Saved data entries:
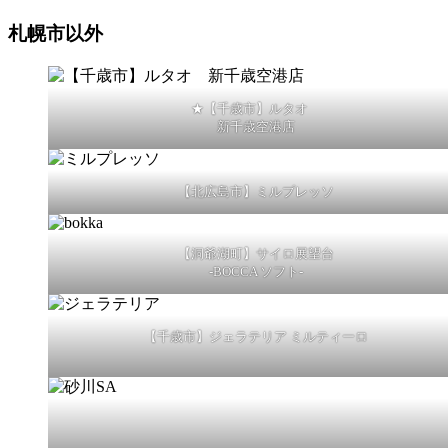
札幌市以外
★【千歳市】ルタオ
新千歳空港店
【北広島市】ミルプレッソ
【洞爺湖町】サイロ展望台
-BOCCA ソフト-
【千歳市】ジェラテリア ミルティーロ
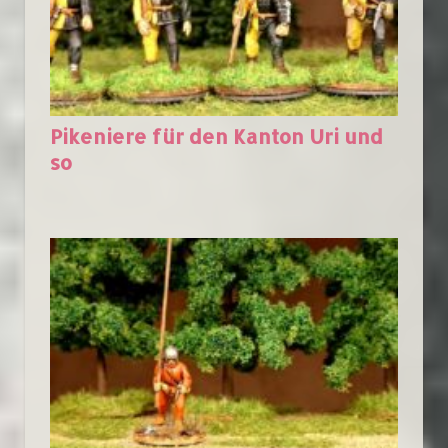
Pikeniere für den Kanton Uri und
so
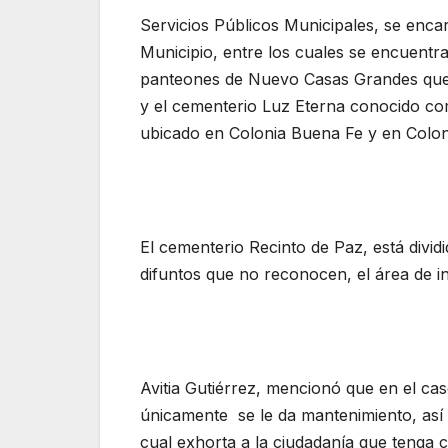
Servicios Públicos Municipales, se enca
Municipio, entre los cuales se encuentra
panteones de Nuevo Casas Grandes que 
y el cementerio Luz Eterna conocido co
ubicado en Colonia Buena Fe y en Colo
El cementerio Recinto de Paz, está divid
difuntos que no reconocen, el área de in
Avitia Gutiérrez, mencionó que en el cas
únicamente se le da mantenimiento, así
cual exhorta a la ciudadanía que tenga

Task directions> In the copy, include every record exactly and no pictures at all.

Your solution>
札幌市以外
★【千歳市】ルタオ
新千歳空港店
【北広島市】ミルプレッソ
【洞爺湖町】サイロ展望台
-BOCCA ソフト-
【千歳市】ジェラテリア ミルティーロ
Pikeniere für den Kanton Uri und
so
Servicios Públicos Municipales, se enca
Municipio, entre los cuales se encuentra
panteones de Nuevo Casas Grandes que 
y el cementerio Luz Eterna conocido co
ubicado en Colonia Buena Fe y en Colo
El cementerio Recinto de Paz, está divid
difuntos que no reconocen, el área de in
Avitia Gutiérrez, mencionó que en el cas
únicamente se le da mantenimiento, así
cual exhorta a la ciudadanía que tenga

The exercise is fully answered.